- Supreme Court of the United States

Decided May 30, 2024
- Full case name: Cantero v. Bank of America, N.A.
- Docket no.: 22-529
- Citations: 602 U.S. 205 (more)

Holding
- The Second Circuit failed to analyze whether New York’s interest-on-escrow law was preempted as applied to national banks in a manner consistent with the Dodd-Frank Wall Street Reform and Consumer Protection Act of 2010 and Barnett Bank of Marion Cty., N.A. v. Nelson.

Court membership
- Chief Justice John Roberts Associate Justices Clarence Thomas · Samuel Alito Sonia Sotomayor · Elena Kagan Neil Gorsuch · Brett Kavanaugh Amy Coney Barrett · Ketanji Brown Jackson

Case opinion
- Majority: Kavanaugh, joined by unanimous

Laws applied
- Dodd-Frank Wall Street Reform and Consumer Protection Act of 2010 and Barnett Bank of Marion County, N.A. v. Nelson

= Cantero v. Bank of America, N.A. =

Cantero v.
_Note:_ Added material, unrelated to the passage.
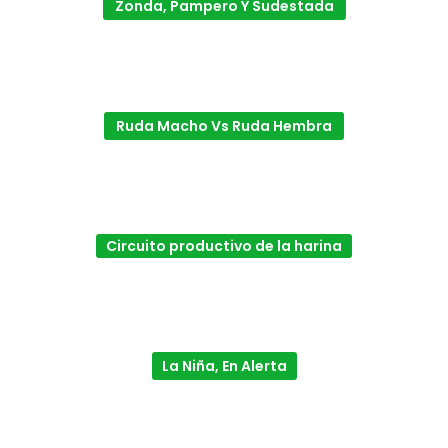
Zonda, Pampero Y Sudestada
Ruda Macho Vs Ruda Hembra
Circuito productivo de la harina
La Niña, En Alerta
Bank of America, N.A., 602 U.S. 205 (2024), was a United States Supreme Court case in which the Court held that the Second Circuit Court of Appeals failed to analyze whether New York’s interest-on-escrow law was preempted as applied to national banks in a manner consistent with the Dodd-Frank Wall Street Reform and Consumer Protection Act of 2010 and Barnett Bank of Marion County, N.A. v. Nelson.